Further, "quantity" for both Aristotle and Thomas was an accident of substance, not a concrete substance itself.83  Thus neither would even equate their "quantity" with the modern concept of "mass". And finally, Wallace also never once includes esse (the act of existing) - which is the hallmark of Thomas' definition of any existing substance - in any of the definitions of "substance" which he attributes to Thomas. In fact, he simply never mentions esse at all.

Second, his concept of "transient natures" is drawn from rather shaky chemistry and biology. He claims, for example, that when Na and Cl react together they each actually change their natures. But Na and Cl are only sharing electrons, not protons (which determine the "nature" or kind of element it is, and which place the element in a specific place in the periodic chart). He also fails to mark the critical differences between the nuclei of radio-isotopes and those of living cells. Nor does he mark the critical differences which distinguish the generation of a radioisotope from that of a plant; nor that of an animal from that of a human being. He also builds a "model" of what he calls "transient natures", yet admits that they probably are really "stable natures"! Inexplicably he will call them "transient natures" anyway.84  He then applies his own theory of transient natures, questionable even to himself -to plant and animal generation - all the while acknowledging that real plants and real animals have stable natures which are descriptive of the mature individuals only - not to the developmental stages of those individuals.85  How credible is such a theory? Should it be applied to determine the real moral status of real live human beings?

(2) A final marker event I will point out is 8 weeks or several time-markers after that (Fig. 2) - although there are many others with equally troubling science invoked. Personhood, it is claimed, does not begin until the dawning of or the maturation of the physical substrate of human consciousness, self-consciousness, or sentience - i.e., the nervous system and/or the brain. Indeed, there is already a movement by some in legal jurisprudence to formalize the legal concept of "brain birth" to denote that point in time biologically when there is present a "person", as a parallel to the already legal criteria of "brain death".

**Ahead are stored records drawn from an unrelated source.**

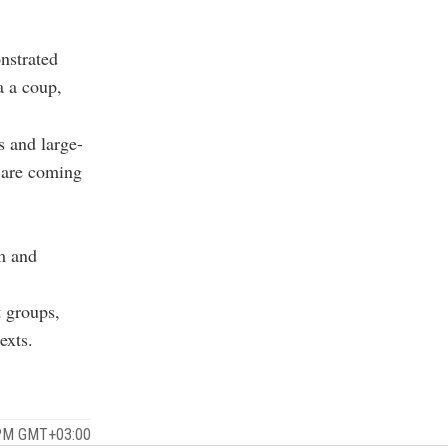
nstrated
a a coup,
s and large-
t are coming
sm and
t groups,
exts.
 PM GMT+03:00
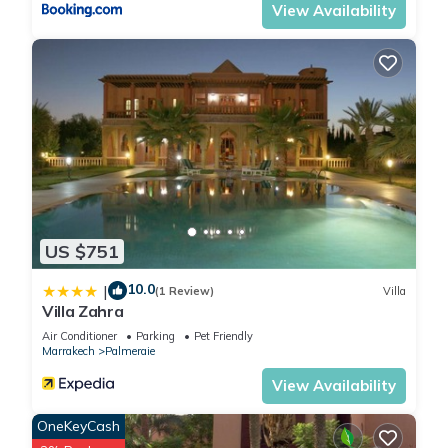
View Availability
US $751
10.0
|
(1 Review)
Villa
Villa Zahra
Air Conditioner
Parking
Pet Friendly
Marrakech
Palmeraie
View Availability
OneKeyCash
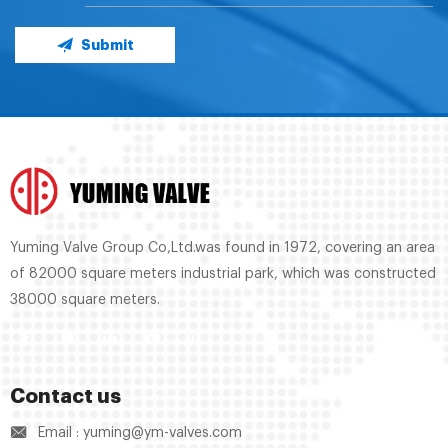
Submit
Yuming Valve Group Co,Ltd.was found in 1972, covering an area
of 82000 square meters industrial park, which was constructed
38000 square meters.
Contact us
Email : yuming@ym-valves.com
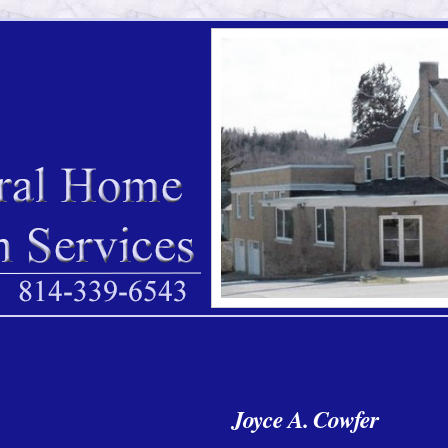
Joyce A. Cowfer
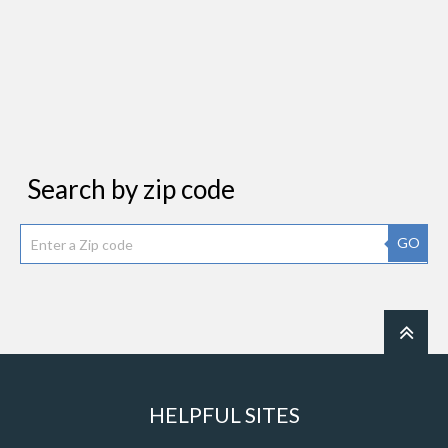
Search by zip code
GO
HELPFUL SITES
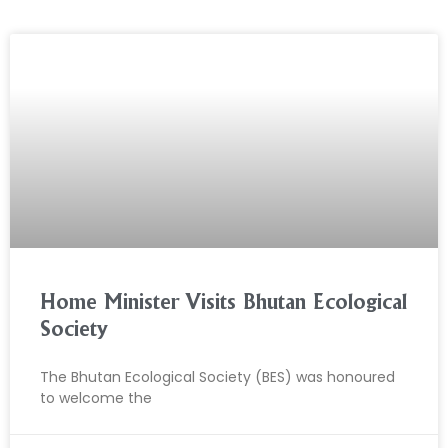
Home Minister Visits Bhutan Ecological
Society
The Bhutan Ecological Society (BES) was honoured
to welcome the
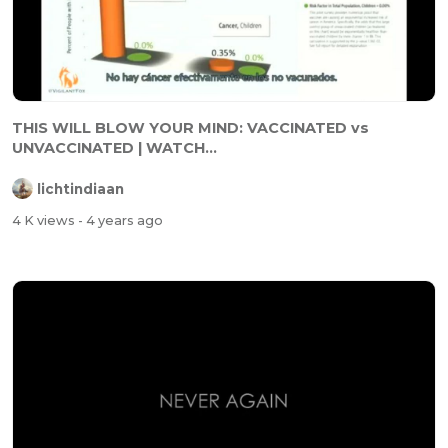
THIS WILL BLOW YOUR MIND: VACCINATED vs
UNVACCINATED | WATCH...
lichtindiaan
4 K views
- 4 years ago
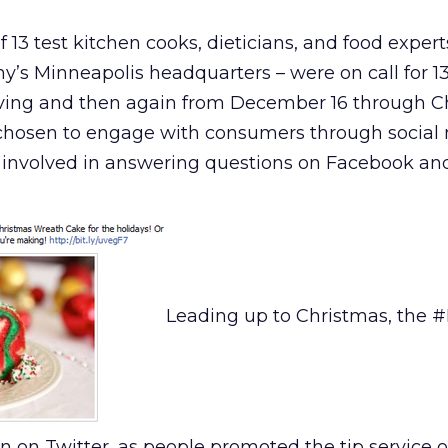
 13 test kitchen cooks, dieticians, and food expert
y’s Minneapolis headquarters – were on call for 1
ving and then again from December 16 through C
f chosen to engage with consumers through social
 involved in answering questions on Facebook and
Leading up to Christmas, the #
n on Twitter, as people promoted the tip service 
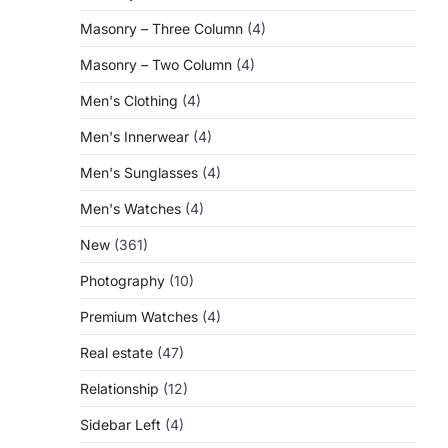
Masonry – Three Column
(4)
Masonry – Two Column
(4)
Men's Clothing
(4)
Men's Innerwear
(4)
Men's Sunglasses
(4)
Men's Watches
(4)
New
(361)
Photography
(10)
Premium Watches
(4)
Real estate
(47)
Relationship
(12)
Sidebar Left
(4)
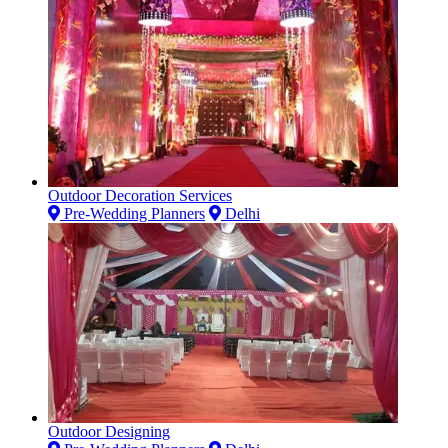
Outdoor Decoration Services
Pre-Wedding Planners
Delhi
Outdoor Designing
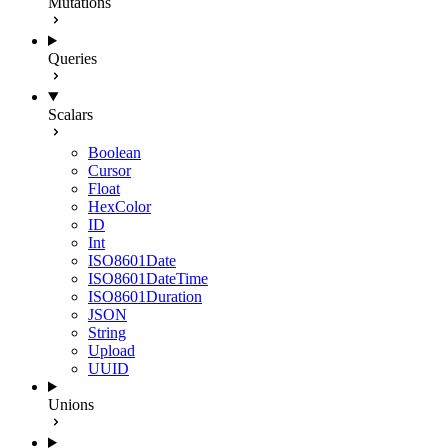
Mutations
Queries
Scalars
Boolean
Cursor
Float
HexColor
ID
Int
ISO8601Date
ISO8601DateTime
ISO8601Duration
JSON
String
Upload
UUID
Unions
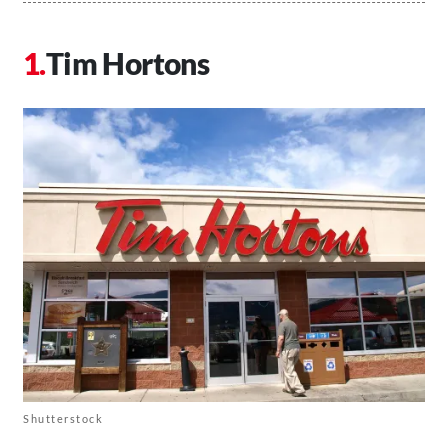
Tim Hortons
Shutterstock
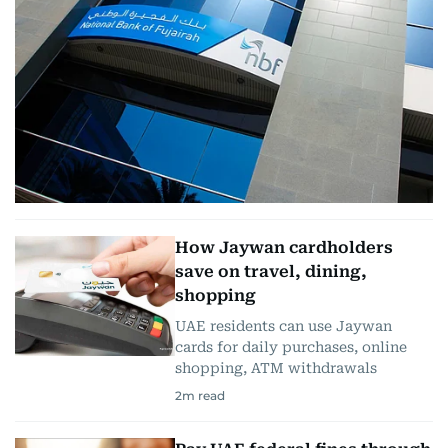
How Jaywan cardholders
save on travel, dining,
shopping
UAE residents can use Jaywan
cards for daily purchases, online
shopping, ATM withdrawals
2
m read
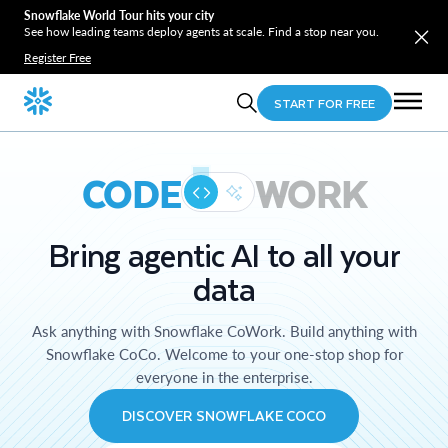
Snowflake World Tour hits your city
See how leading teams deploy agents at scale. Find a stop near you.
Register Free
START FOR FREE
CODE
WORK
Bring agentic AI to all your
data
Ask anything with Snowflake CoWork. Build anything with
Snowflake CoCo. Welcome to your one-stop shop for
everyone in the enterprise.
DISCOVER SNOWFLAKE COCO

One well-known criticism of this claim comes from Gareth Jones, who rejects scientific claims that we can determine the biological point of either "rational attributes" or sentience. As he states, the parallelism between brain death and brain birth is scientifically invalid. Brain death is the gradual or rapid cessation of the functions of a brain. Brain birth is the very gradual acquisition of the functions of a developing neural system. This developing neural system is not a brain. He questions, in fact, the entire assumption and asks what neurological reasons there might be for concluding that an incapacity for consciousness becomes a capacity for consciousness once this point is passed. Jones continues that the alleged symmetry is not as strong as is sometimes assumed, and that it has yet to be provided with a firm biological base.86  A different Jones who is partaking in these debates makes the following poignant remark:

The reproductive biologist cannot assign moral status to the sperm or the egg or the fertilized egg or any of the subsequent products that may result from this fusion … The reproductive biologist can help, however, by assuring that other scientists or those who wish to assert a moral status, and use a biological term or concept to do so, know what they are talking about!87  (emphasis added)

Furthermore, the empirical fact is that complete physiological brain integration is not complete until many months or years after birth,88  just as the complete exercising of "rational attributes" is not possible until years after birth.89  Empirically this would extend their biological marker for personhood into early adulthood (and thus the moral status as well).